The area between A∩B, where:


A={ (x,y) ∈ R^2: 0<=x<=pi/2, 0<=y<=cos x}

B={ (x,y) ∈ R^2: 0<=x<=pi/2, sin x<=y<=1}

My answer is 2 - (pi/2). Correct answer is sqrt(2) -1

Thank you.

 

[Deleted member 4993]

Hello to all,

It looks a simples question but I cannot get the correct answer:

The area between A∩B, where:


A={ (x,y) ∈ R^2: 0<=x<=pi/2, 0<=y<=cos x}

B={ (x,y) ∈ R^2: 0<=x<=pi/2, sin x<=y<=1}

My answer is 2 - (pi/2). Correct answer is sqrt(2) -1

Thank you.

How did you get your answer?

Please share your work.

 

[rettore84]

I calculate A and B each one as a double integral and then subtract A - B.

A--> first integrate 1dy from 0 to cos(x). Results cos(x), then I integrate cos(x)dx from 0 to pi/2. Results 1.

B--> first integrate 1dy from sin(x) to 1. Results 1 - sen(x), then I integrate (1-sin(x))dx from 0 to pi/2. Results pi/2 -1.

A - B = 2 - (pi/2).

Am I doing correctly?

 

[Deleted member 4993]

Watch those limits carefully!

Area = \(\displaystyle \displaystyle{\int_0^{\dfrac{\pi}{4}}[cos(x)-sin(x)] dx}\)

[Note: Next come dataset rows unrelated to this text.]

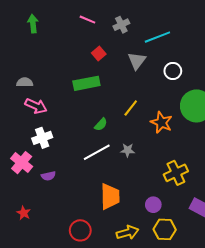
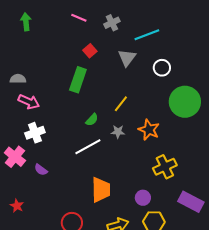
green rectangle: (86, 83) -> (78, 80), turned -60
orange star: (162, 122) -> (149, 130), moved
gray star: (128, 150) -> (118, 132), moved
purple semicircle: (48, 176) -> (41, 170), turned 48

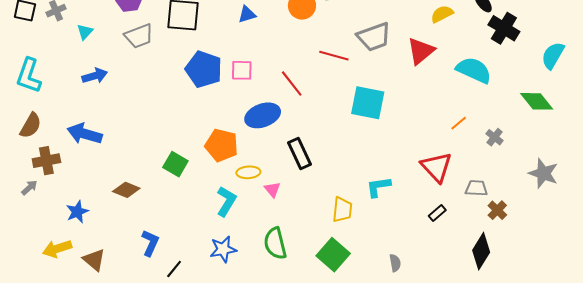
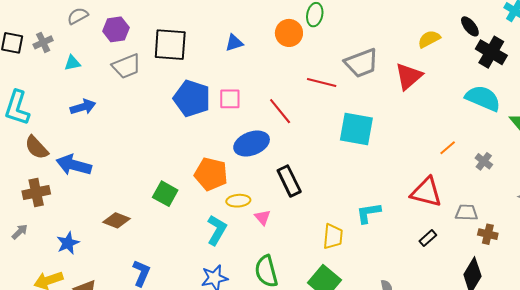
cyan triangle: (85, 32) -> (72, 63), turned 36
cyan semicircle: (474, 70) -> (483, 98), moved
brown semicircle: (31, 126) -> (37, 147), moved, turned 108
red triangle: (436, 167) -> (426, 192), turned -32
gray arrow: (29, 188) -> (20, 232), moved
brown cross: (497, 210) -> (488, 234), turned -30

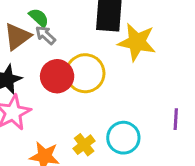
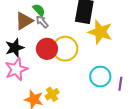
cyan circle: (123, 138) -> (100, 77), moved
yellow cross: (84, 145) -> (52, 94), moved

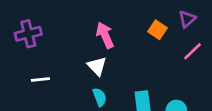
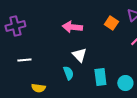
pink arrow: (105, 35) -> (72, 27), turned -60
white triangle: (97, 66) -> (79, 55), moved

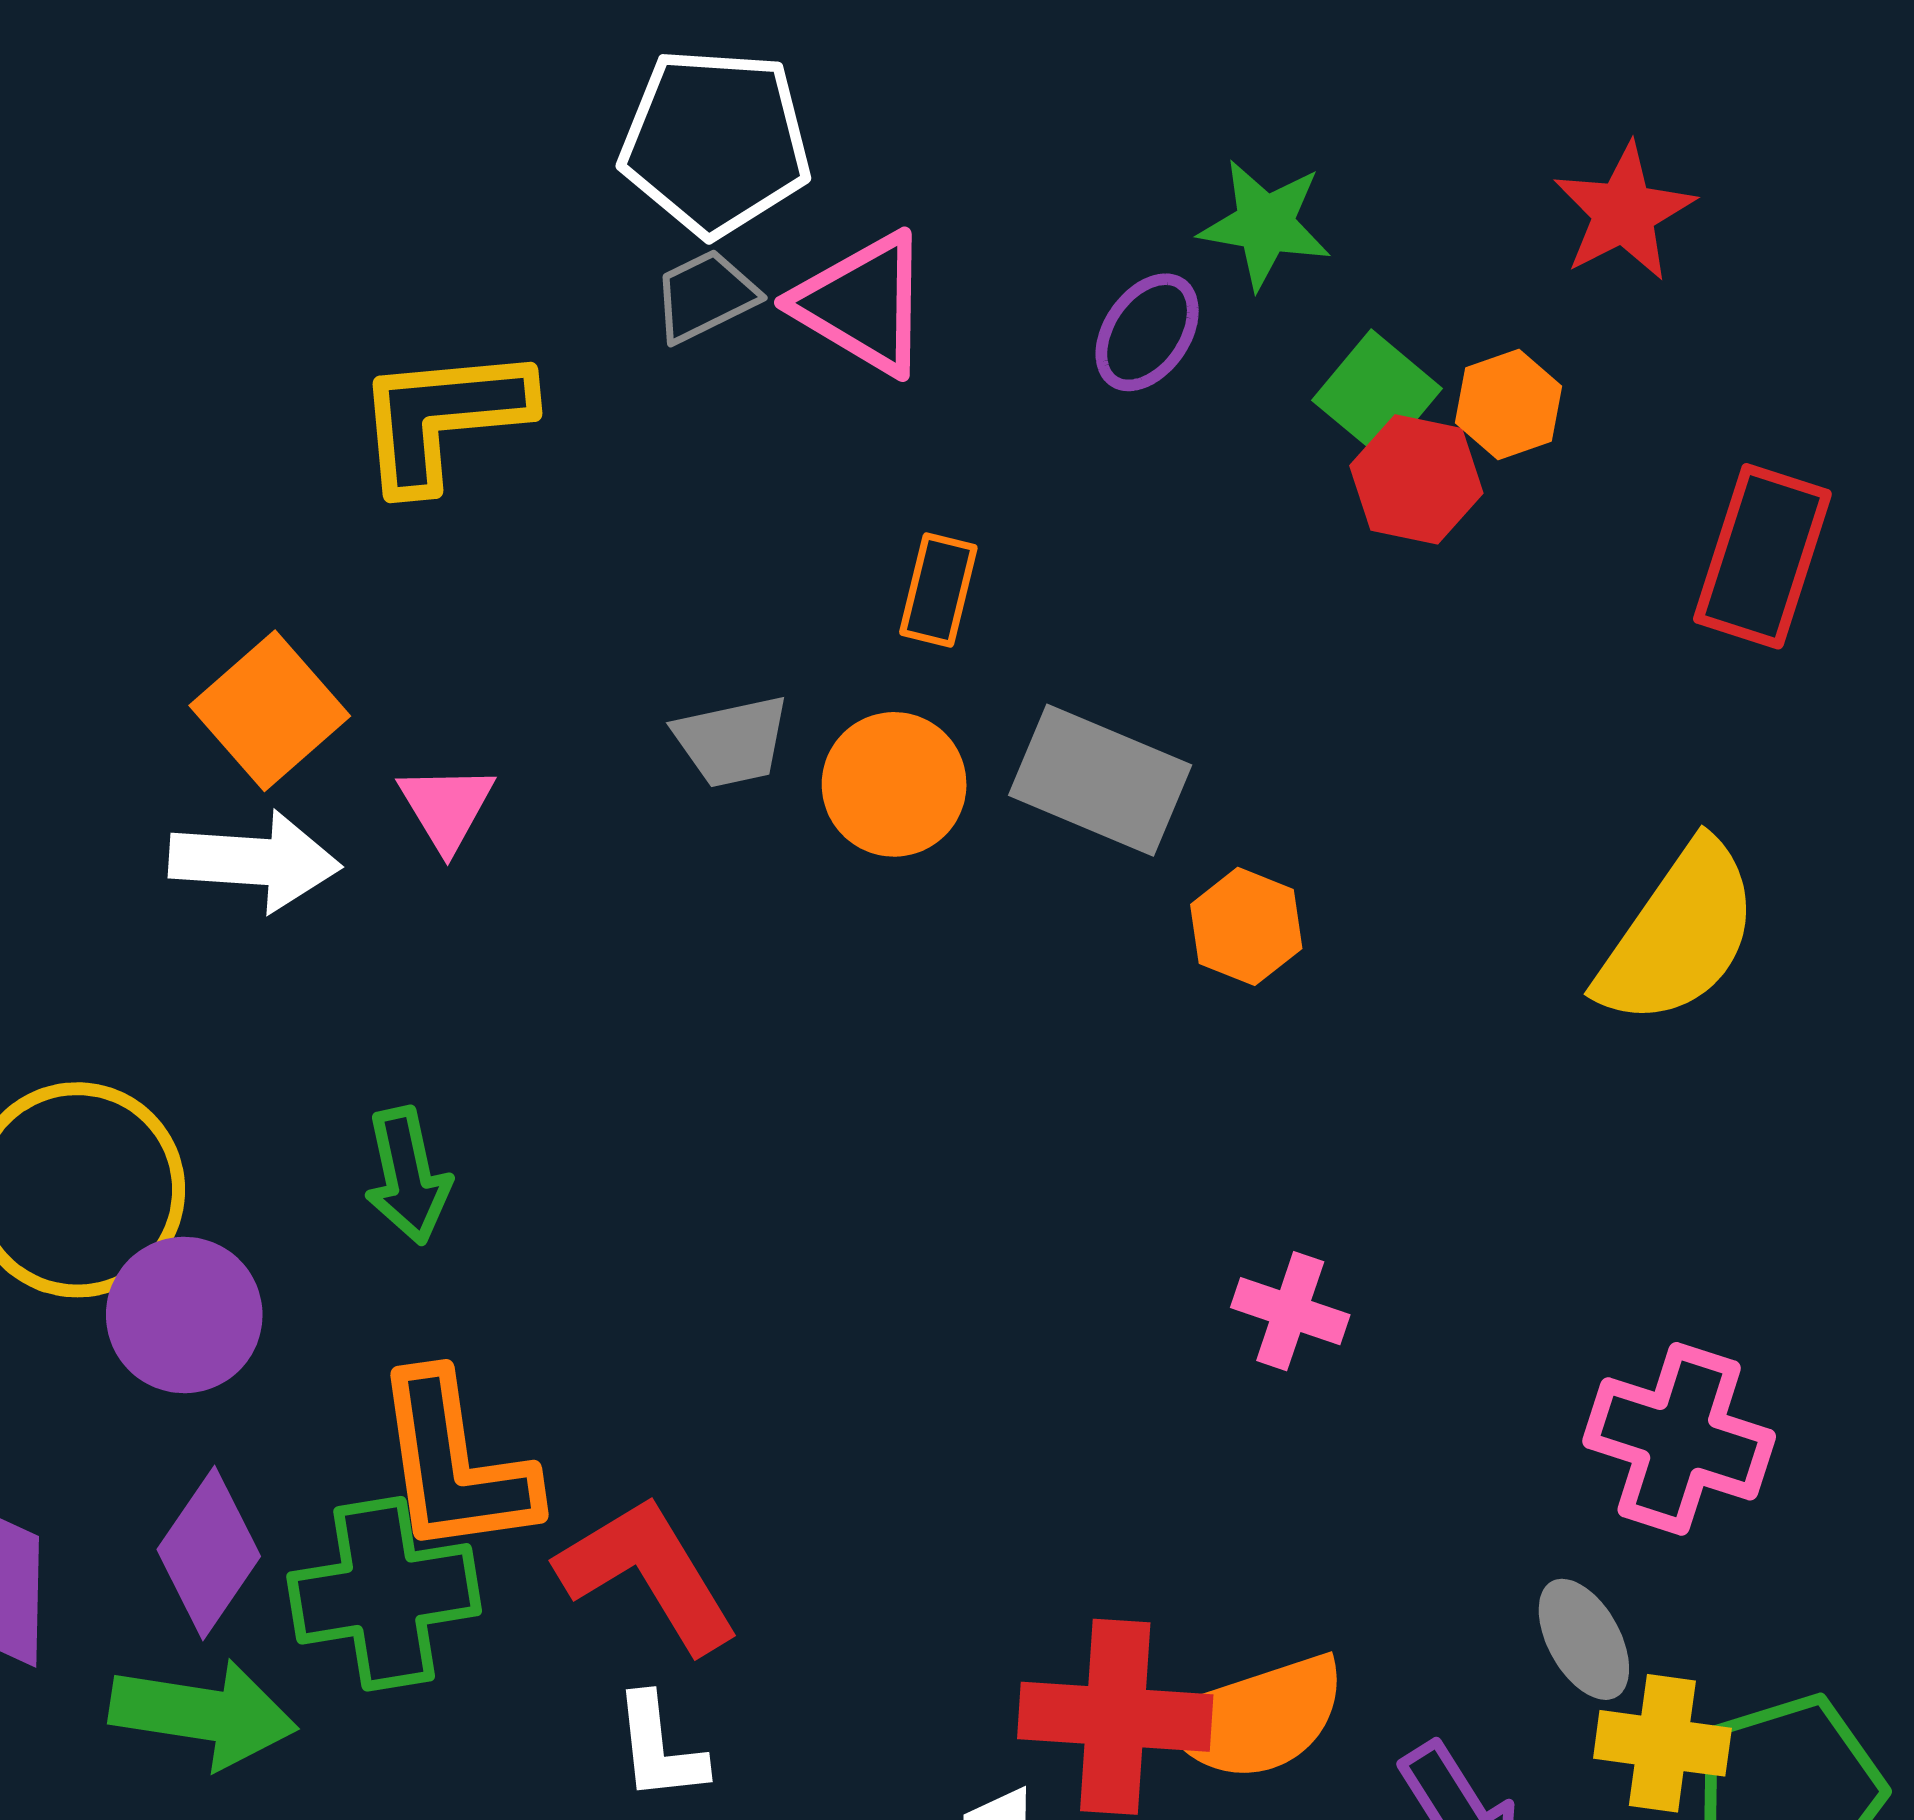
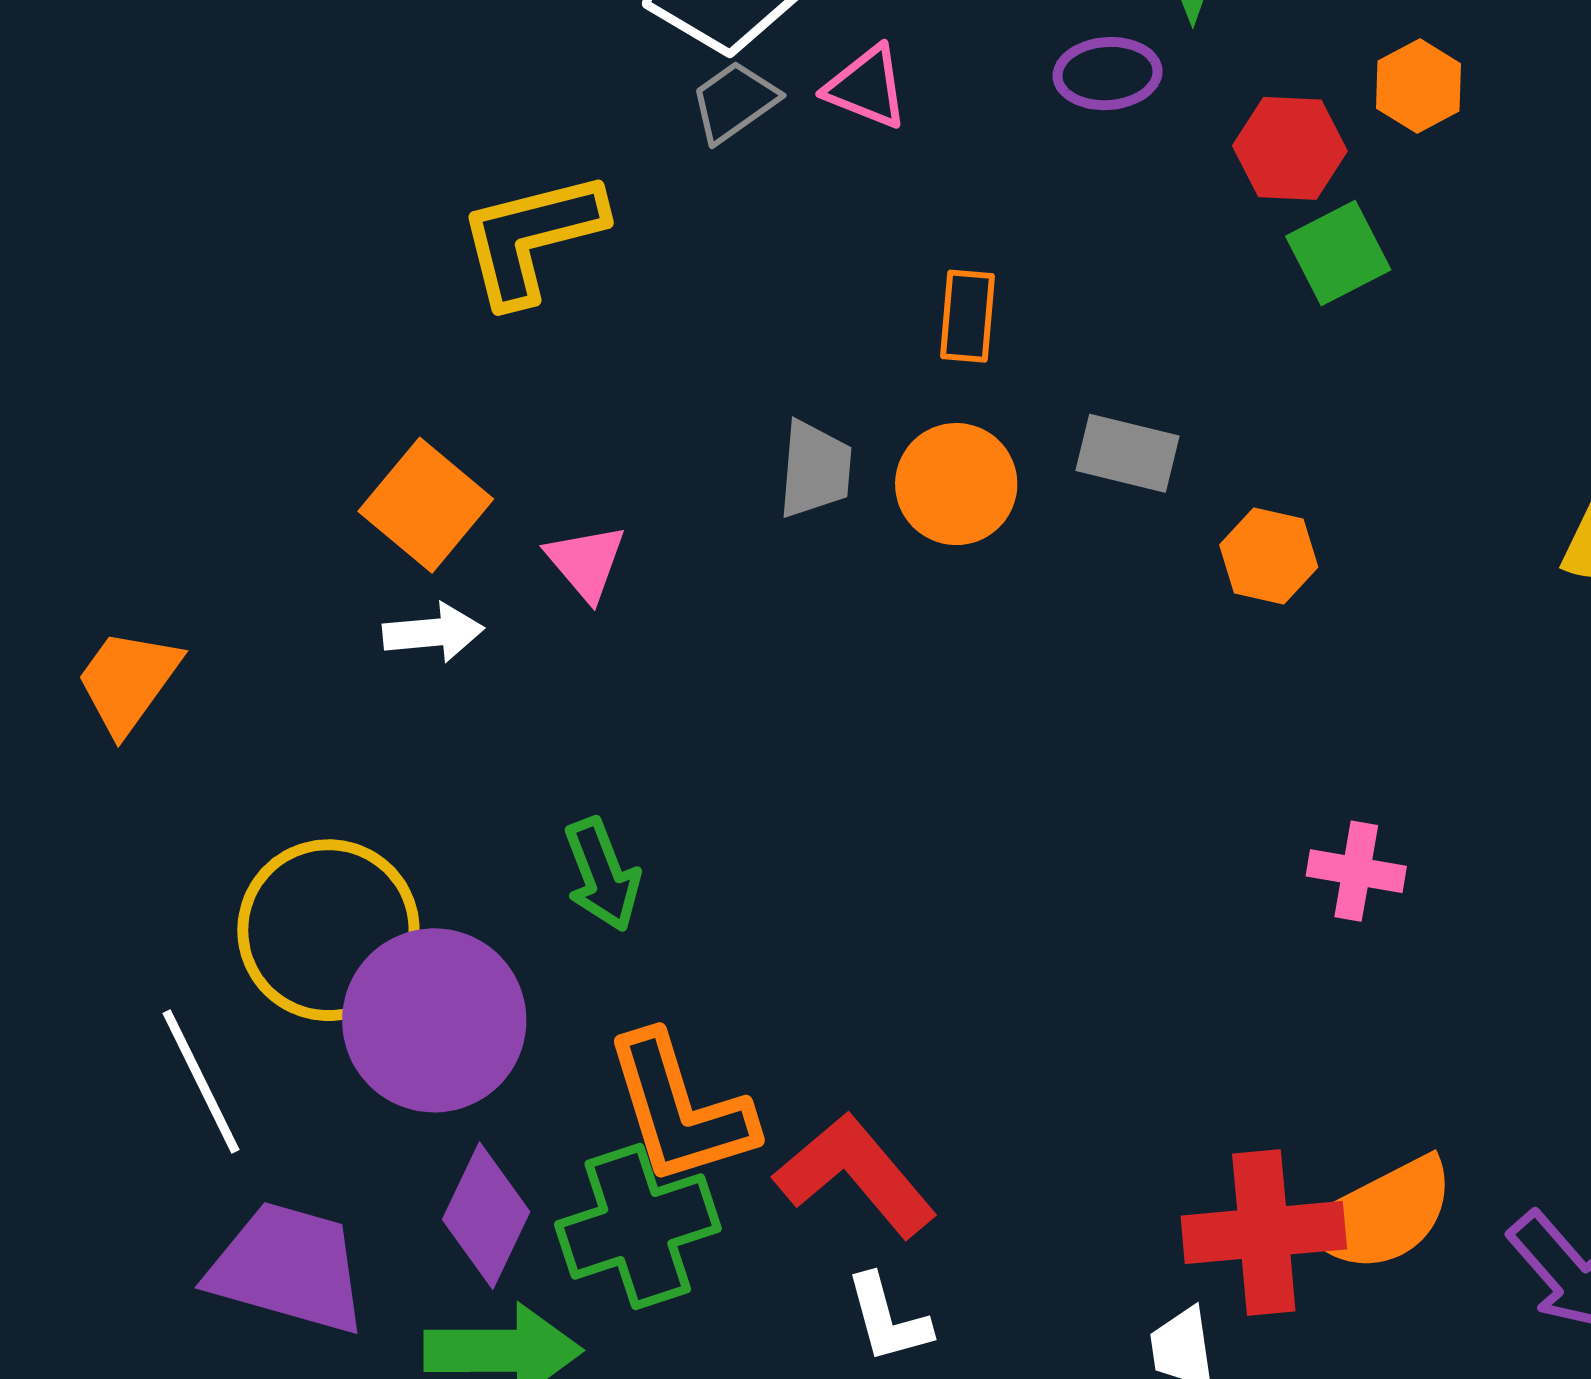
pink triangle: (863, 304) -> (867, 87), size x0.7
purple ellipse: (1147, 332) -> (1108, 74), turned 60
green square: (1377, 394) -> (1338, 253), moved, turned 32
red hexagon: (1416, 479) -> (1290, 148), moved
gray trapezoid: (732, 741) -> (815, 469), turned -64
gray rectangle: (1100, 780) -> (1127, 453), size x0.7
white arrow: (255, 861) -> (433, 633), size x0.7
purple circle: (184, 1315) -> (434, 1020), size x1.4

Area = \(\displaystyle \left [\displaystyle{sin(\dfrac{\pi}{4}) + cos(\dfrac{\pi}{4}) - 1}\right ]\)

 

[rettore84]

Thank you Subhotosh Khan, now I understand. My aproach was completely wrong. It is a simple area integration with the limits being from 0 to the intersection of cosx=sinx. Am I correct now?